### Records
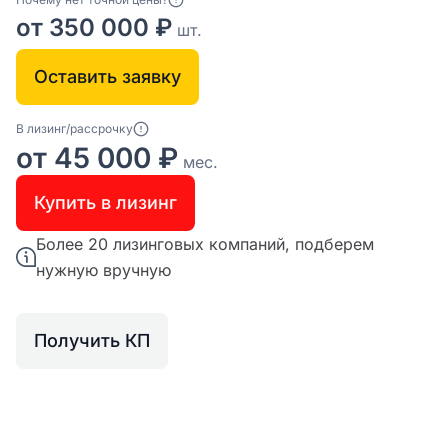
от 350 000 ₽
шт.
Оставить заявку
В лизинг/рассрочку
от 45 000 ₽
мес.
Купить в лизинг
Более 20 лизинговых компаний, подберем
нужную вручную
Получить КП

### Exercise prompt
Go through the listing and restate each line word for word, leaving out the pictures.

### Answer to this task
от 350 000 ₽
шт.
Оставить заявку
В лизинг/рассрочку
от 45 000 ₽
мес.
Купить в лизинг
Более 20 лизинговых компаний, подберем
нужную вручную
Получить КП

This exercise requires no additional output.